Perjalanan Hayati tak selalu mulus. Modal yang sangat terbatas membuatnya harus memutar otak dalam membeli bahan-bahan kue. Ia memulai dengan alat seadanya, bahkan oven dan mixer pun masih meminjam dari tetangga. Salah satu tantangan terbesar adalah pemasaran produk, karena belum banyak orang mengenal hasil karyanya.
Hayati pun berinisiatif memasarkan kue produksinya ke tetangga, keluarga, dan rekan arisan. Sedikit demi sedikit, kualitas dan rasa kue buatannya mulai dikenal. Pelanggannya pun mulai bertambah, bahkan mulai menerima pesanan untuk acara ulang tahun, hajatan, hingga pengajian.
berjalannya waktu, usaha kue Hayati semakin berkembang.
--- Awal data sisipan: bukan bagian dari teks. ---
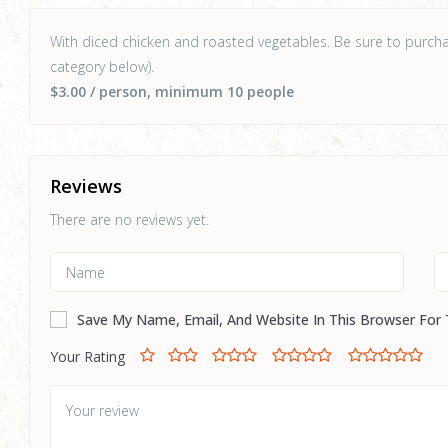
With diced chicken and roasted vegetables. Be sure to purchas
category below).
$3.00
/ person
, minimum 10 people
Reviews
There are no reviews yet.
Save My Name, Email, And Website In This Browser For
Your Rating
Tidak hanya melayani pesanan dari warga Pare Pare, namun juga mulai menerima pesanan dari luar kota seperti Makassar, Pinrang, dan Barru. Salah satu momen yang sangat membanggakan adalah saat ia mendapatkan kesempatan untuk mengikuti bazaar kuliner lokal yang diadakan oleh dinas pariwisata Pare Pare. Stand kue Hayati selalu ramai dipadati pengunjung dan sering menjadi favorit.
Melalui berbagai inovasi, Hayati berhasil menciptakan produk andalan seperti Kue Bugis Mandar, Pisang Epe, Bolu Karamel, dan aneka brownies. Ia juga menerima pesanan kue custom berbentuk unik sesuai permintaan pelanggan.
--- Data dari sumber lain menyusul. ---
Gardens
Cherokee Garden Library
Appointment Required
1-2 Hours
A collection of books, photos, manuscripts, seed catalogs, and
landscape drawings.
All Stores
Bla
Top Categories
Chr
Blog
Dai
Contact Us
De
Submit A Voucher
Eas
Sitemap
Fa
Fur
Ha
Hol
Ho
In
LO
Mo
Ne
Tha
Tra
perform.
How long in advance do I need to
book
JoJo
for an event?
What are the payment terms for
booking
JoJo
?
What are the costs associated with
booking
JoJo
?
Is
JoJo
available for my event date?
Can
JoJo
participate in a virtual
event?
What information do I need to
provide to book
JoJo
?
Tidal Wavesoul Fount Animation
Namanya pun mulai dikenal di kalangan pejabat dan tokoh masyarakat lokal. Tak jarang, pesanan kue Hayati hadir dalam setiap acara-acara penting di kota Pare Pare. Selain itu, usahanya pernah diliput dalam program televisi lokal sebagai contoh keberhasilan UMKM kuliner.
Usaha Hayati tidak hanya memberi manfaat secara ekonomi bagi keluarga, namun juga memberikan dampak sosial yang cukup signifikan. Ia telah membuka lapangan kerja baru bagi ibu-ibu rumah tangga di lingkungannya. Kini, lebih dari 10 wanita terlibat aktif baik sebagai pembuat kue, pemasaran, maupun pengantaran pesanan.
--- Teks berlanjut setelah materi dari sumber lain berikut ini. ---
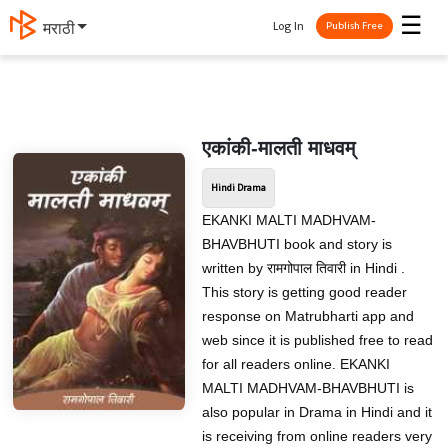
☰
Log In
मराठी
Publish Free
एकांकी-मालती माधवम्
Hindi Drama
EKANKI MALTI MADHVAM-
BHAVBHUTI book and story is
written by रामगोपाल तिवारी in Hindi .
This story is getting good reader
response on Matrubharti app and
web since it is published free to read
for all readers online. EKANKI
MALTI MADHVAM-BHAVBHUTI is
also popular in Drama in Hindi and it
is receiving from online readers very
Selain itu, Hayati sering berbagi resep gratis dan mengadakan pelatihan pembuatan kue untuk para remaja dan ibu-ibu di Pare Pare. Ia percaya, berbagi ilmu akan membawa manfaat lebih luas bagi masyarakat.
Kisah Hayati menjadi inspirasi besar bagi generasi muda di Pare Pare dan sekitarnya. Ia membuktikan bahwa keterbatasan bukanlah penghalang untuk sukses, asal disertai niat, kerja keras, dan keinginan untuk terus belajar.
Dalam beberapa kesempatan, Hayati diundang sebagai narasumber seminar kewirausahaan di universitas dan sekolah-sekolah. Ia senang berbagi cerita, memberikan motivasi agar kaum muda tak ragu memulai usaha, apa pun latar belakangnya.
Kisah sukses Hayati dan usahanya, Kue Hayati, tidak hanya menjadi contoh keberhasilan UMKM dari bawah, melainkan juga inspirasi nyata bahwa kunci utama sukses adalah kerja keras, inovasi, kegigihan, dan kepedulian pada lingkungan sekitar. Dengan modal awal yang minim, Hayati membuktikan bahwa siapapun bisa berkembang dan membangun usaha yang berdampak luas, asalkan sungguh-sungguh dan konsisten.
Hingga kini, Kue Hayati telah menjadi salah satu kuliner favorit warga Pare Pare yang dicintai lintas generasi, menjadi saksi bahwa usaha kecil, jika ditekuni dengan hati, dapat menjadi besar dan membawa manfaat bagi banyak orang.